▶ [Instructions to follow] Could you return every record below word for word, leaving out the pictures?

[Data records]
----------
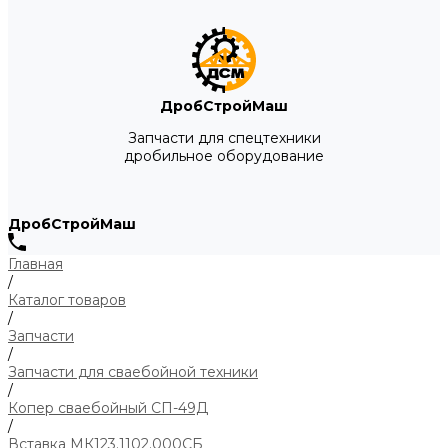
ДробСтройМаш
Запчасти для спецтехники
дробильное оборудование
ДробСтройМаш
Главная
/
Каталог товаров
/
Запчасти
/
Запчасти для сваебойной техники
/
Копер сваебойный СП-49Д
/
Вставка МК123.1102.000СБ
----------
▶ [Answer box]
ДробСтройМаш
Запчасти для спецтехники
дробильное оборудование
ДробСтройМаш
Главная
/
Каталог товаров
/
Запчасти
/
Запчасти для сваебойной техники
/
Копер сваебойный СП-49Д
/
Вставка МК123.1102.000СБ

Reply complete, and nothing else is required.